Contract management refers to a system organizations use to supervise relationships with other businesses that provide products and services. Each agency approaches contract management differently. For example, government agencies' management systems must conform to applicable rules and laws. Private companies and non-profits enjoy more flexibility.
A leading objective for contract management concerns the concept of value. An organization will turn to contract management when it believes an external provider is better equipped to deliver the product or service. The value must exist not only in the minds of the organization's leadership but also in the eyes of customers and shareholders. Contractors not offering sufficient value may not get their contracts renewed. For some contract management departments, value is measured in terms of quality in relationship to cost.

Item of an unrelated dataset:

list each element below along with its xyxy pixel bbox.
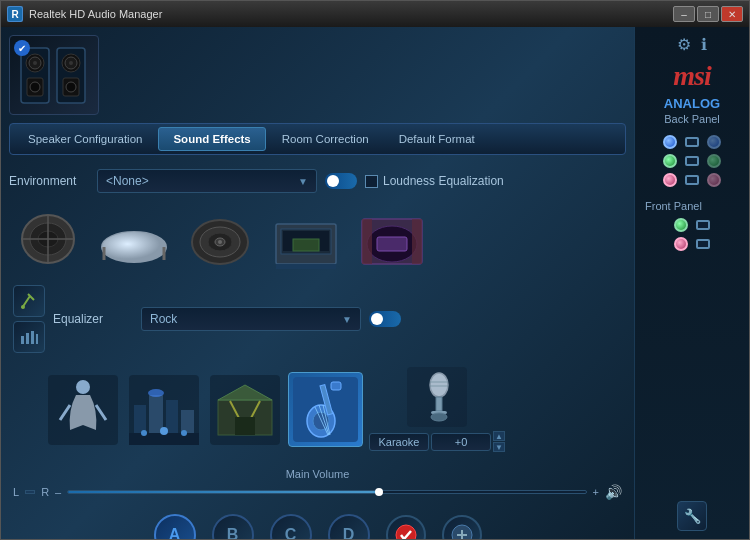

The concept of contract productivity is related to the concept of value. An organization will look at how much (in numerical terms) the contractor is able to produce or how many customers it is able to serve. If productivity is high, it will be advantageous to continue working with the contractor. If productivity is lower than expected, it will be advantageous to use contract terms to encourage the contractor to improve productivity or to find a different contractor as soon as legally possible.
Contract compliance is imperative. While an organization may believe it is getting a good value from the contractor--using measures of productivity, quality and other factors--it must also ensure compliance. A contract management system ensures each contractor delivers on all of its promises in a legal contract, such as furnishing appropriate documentation, meeting deadlines, demonstrating accountability, reporting financial data and complying with regulations. If an organization cannot rely on a contract management system or office to ensure compliance by contractors, it is not achieving its primary objectives of contract management.